Here’s the thing.
A couple years ago I talked with a representative of an economic development program here in Portland. He focused on the big industries, Intel, Nike, Adidas. I asked him why they didn’t focus more on nonprofits. He said, “because they bring the median income of the region down.”
And that was like a thunderbolt to me: the government gets this basic point that we don’t get.
The government understands that if you want to improve a region, you need to pay people not just a living wage, but a wage that allows them to save, buy a house, invest in their education, or simply put money into a retirement. So of course they invest in STEAM education, and put great attention on programming and manufacturing. These jobs pay better! And when people have better paying jobs, they can afford to go out to eat! Buy clothes! And generally even buy luxury goods that can keep a region going.
If nonprofit incomes bring the median income of the region down, then economic development offices around the country are not going to invest in our sector. They are not going to spend time working to help us grow.

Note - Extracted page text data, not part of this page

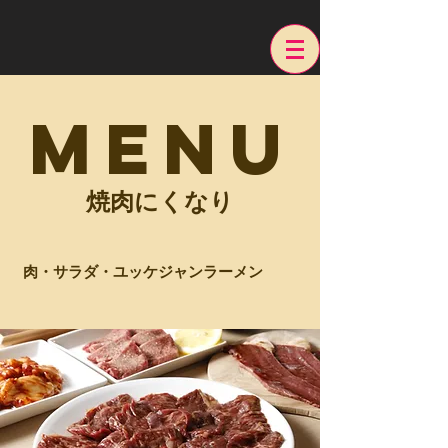
MENU
​焼肉にくなり
肉・サラダ・ユッケジャンラーメン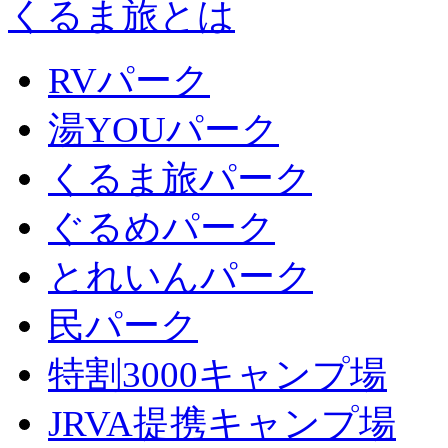
くるま旅とは
RVパーク
湯YOUパーク
くるま旅パーク
ぐるめパーク
とれいんパーク
民パーク
特割3000キャンプ場
JRVA提携キャンプ場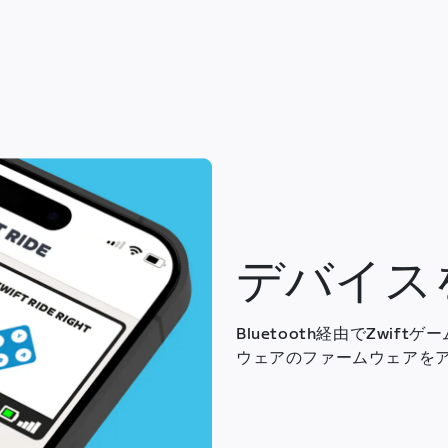
デバイス
Bluetooth経由でZwif
ウェアのファームウェアを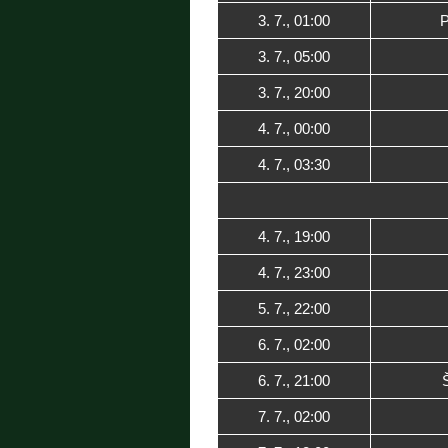
3. 7., 01:00
P
3. 7., 05:00
3. 7., 20:00
4. 7., 00:00
4. 7., 03:30
4. 7., 19:00
4. 7., 23:00
5. 7., 22:00
6. 7., 02:00
6. 7., 21:00
7. 7., 02:00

They are going to ignore us. And I think that is too bad. Because we do bring money into the region! We get grants! We get donations! We get earned income! Not to mention the social good that we do for people, for animals, for the environment, for beautifying the world! How can you possibly quantify all of the good that we do into a dollar amount?

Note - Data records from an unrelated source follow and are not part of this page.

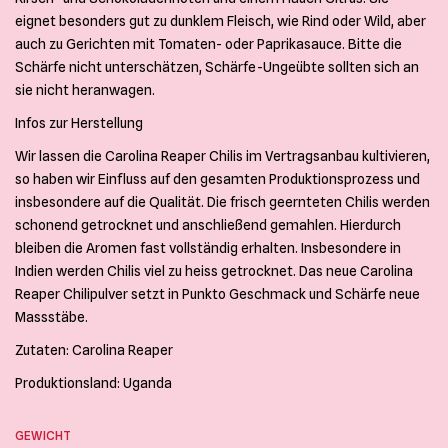
eignet besonders gut zu dunklem Fleisch, wie Rind oder Wild, aber
auch zu Gerichten mit Tomaten- oder Paprikasauce. Bitte die
Schärfe nicht unterschätzen, Schärfe-Ungeübte sollten sich an
sie nicht heranwagen.
Infos zur Herstellung
Wir lassen die Carolina Reaper Chilis im Vertragsanbau kultivieren,
so haben wir Einfluss auf den gesamten Produktionsprozess und
insbesondere auf die Qualität. Die frisch geernteten Chilis werden
schonend getrocknet und anschließend gemahlen. Hierdurch
bleiben die Aromen fast vollständig erhalten. Insbesondere in
Indien werden Chilis viel zu heiss getrocknet. Das neue Carolina
Reaper Chilipulver setzt in Punkto Geschmack und Schärfe neue
Massstäbe.
Zutaten: Carolina Reaper
Produktionsland: Uganda
GEWICHT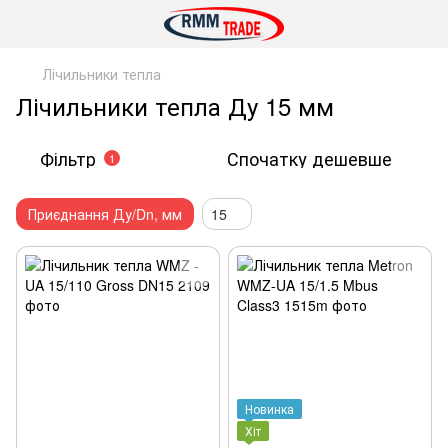
Лічильники тепла
Лічильники тепла Ду 15 мм
Фільтр
Спочатку дешевше
1
Приєднання Ду/Dn, мм
15
Новинка
Хіт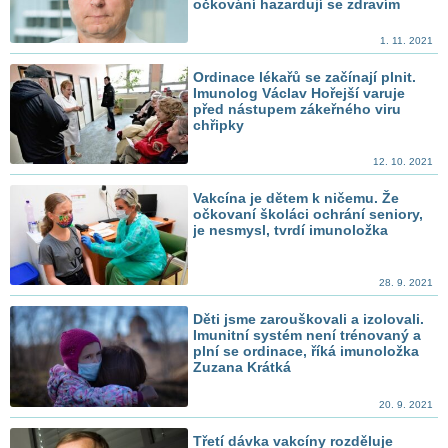
očkování hazardují se zdravím
1. 11. 2021
Ordinace lékařů se začínají plnit.
Imunolog Václav Hořejší varuje
před nástupem zákeřného viru
chřipky
12. 10. 2021
Vakcína je dětem k ničemu. Že
očkovaní školáci ochrání seniory,
je nesmysl, tvrdí imunoložka
28. 9. 2021
Děti jsme zarouškovali a izolovali.
Imunitní systém není trénovaný a
plní se ordinace, říká imunoložka
Zuzana Krátká
20. 9. 2021
Třetí dávka vakcíny rozděluje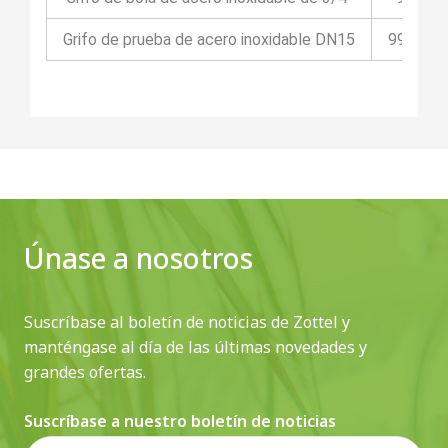
Grifo de prueba de acero inoxidable DN15
99IPDN
Únase a nosotros
Suscríbase al boletín de noticias de Zottel y
manténgase al día de las últimas novedades y
grandes ofertas.
Suscríbase a nuestro boletín de noticias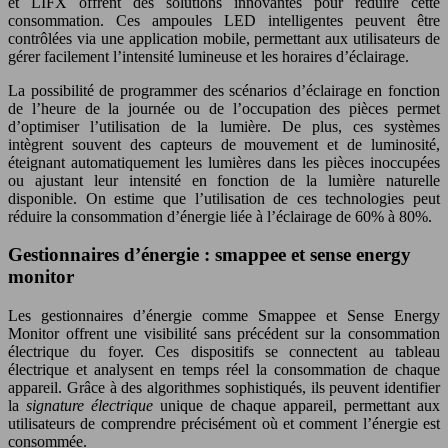
et LIFX offrent des solutions innovantes pour réduire cette
consommation. Ces ampoules LED intelligentes peuvent être
contrôlées via une application mobile, permettant aux utilisateurs de
gérer facilement l’intensité lumineuse et les horaires d’éclairage.
La possibilité de programmer des scénarios d’éclairage en fonction
de l’heure de la journée ou de l’occupation des pièces permet
d’optimiser l’utilisation de la lumière. De plus, ces systèmes
intègrent souvent des capteurs de mouvement et de luminosité,
éteignant automatiquement les lumières dans les pièces inoccupées
ou ajustant leur intensité en fonction de la lumière naturelle
disponible. On estime que l’utilisation de ces technologies peut
réduire la consommation d’énergie liée à l’éclairage de 60% à 80%.
Gestionnaires d’énergie : smappee et sense energy
monitor
Les gestionnaires d’énergie comme Smappee et Sense Energy
Monitor offrent une visibilité sans précédent sur la consommation
électrique du foyer. Ces dispositifs se connectent au tableau
électrique et analysent en temps réel la consommation de chaque
appareil. Grâce à des algorithmes sophistiqués, ils peuvent identifier
la
signature électrique
unique de chaque appareil, permettant aux
utilisateurs de comprendre précisément où et comment l’énergie est
consommée.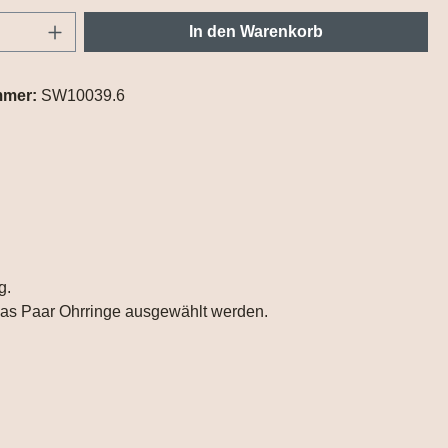
Anzahl: Gib den gewünschten Wert ein oder
In den Warenkorb
mmer:
SW10039.6
g.
r das Paar Ohrringe ausgewählt werden.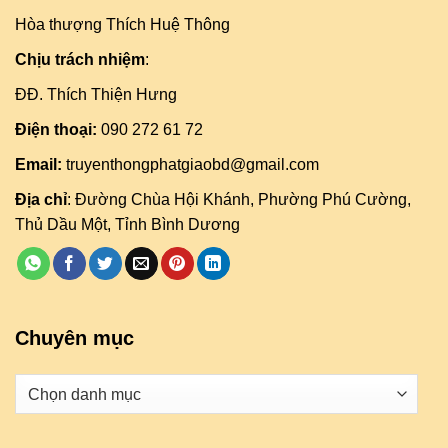
Hòa thượng Thích Huệ Thông
Chịu trách nhiệm
:
ĐĐ. Thích Thiện Hưng
Điện thoại:
090 272 61 72
Email:
truyenthongphatgiaobd@gmail.com
Địa chỉ
: Đường Chùa Hội Khánh, Phường Phú Cường,
Thủ Dầu Một, Tỉnh Bình Dương
Chuyên mục
Danh
mục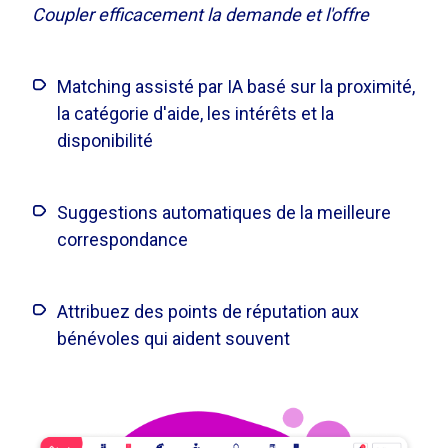
Coupler efficacement la demande et l'offre
Matching assisté par IA basé sur la proximité,
la catégorie d'aide, les intérêts et la
disponibilité
Suggestions automatiques de la meilleure
correspondance
Attribuez des points de réputation aux
bénévoles qui aident souvent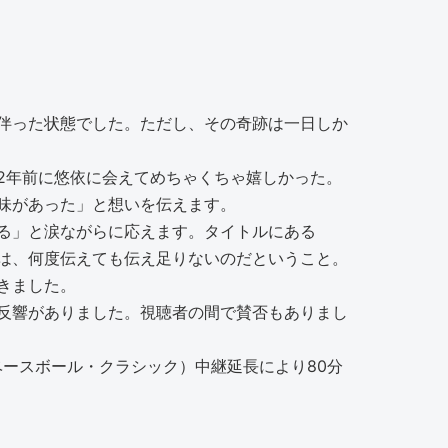
伴った状態でした。ただし、その奇跡は一日しか
2年前に悠依に会えてめちゃくちゃ嬉しかった。
味があった」と想いを伝えます。
る」と涙ながらに応えます。タイトルにある
いは、何度伝えても伝え足りないのだということ。
きました。
な反響がありました。視聴者の間で賛否もありまし
ベースボール・クラシック）中継延長により80分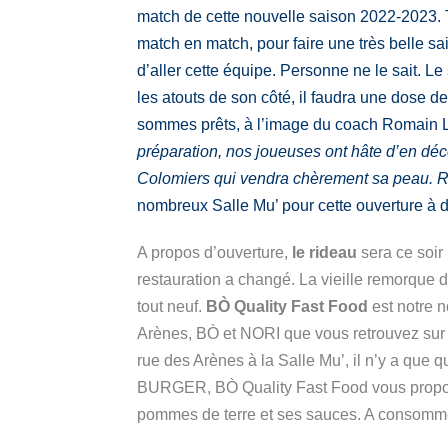
match de cette nouvelle saison 2022-2023. T
match en match, pour faire une très belle s
d’aller cette équipe. Personne ne le sait. L
les atouts de son côté, il faudra une dose de
sommes prêts, à l’image du coach Romain Le
préparation, nos joueuses ont hâte d’en déc
Colomiers qui vendra chèrement sa peau. R
nombreux Salle Mu’ pour cette ouverture à d
A propos d’ouverture,
le rideau
sera ce soir 
restauration a changé. La vieille remorque du
tout neuf.
BÒ Quality Fast Food
est notre n
Arènes, BÒ et NORI que vous retrouvez sur l
rue des Arènes à la Salle Mu’, il n’y a que
BURGER, BÒ Quality Fast Food vous propose
pommes de terre et ses sauces. A consomm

According to our research from last fall, what would make our nonprofit employees more happy is paid time off, paid family leave, a higher salary, paid overtime, and paid sick days off. Those are the top five things people want.
They also want to save for retirement, a pension plan, better health insurance, access to disability insurance, and not having to pay as much for health insurance.
1. A CASCADE OF CONSEQUENCES: Lower OVERHEAD!
Our donors are demanding lower overhead! Our feedback is stop paying the CEO so much! Or … why is your staff such a drain on your resources! OK, so nonprofits might hear this, and think okay, we have to pay people less. OR, we got less in fundraising last year so we need to lower salaries. Which leads to…
2. RESENTMENT-CITY
When we underpay people at an organization, and don’t give them enough vacation, or sick leave, or time with their families, we are creating a legion of wage slaves. We are making a group of people tired and cranky. But it doesn’t stop there. Then it goes into…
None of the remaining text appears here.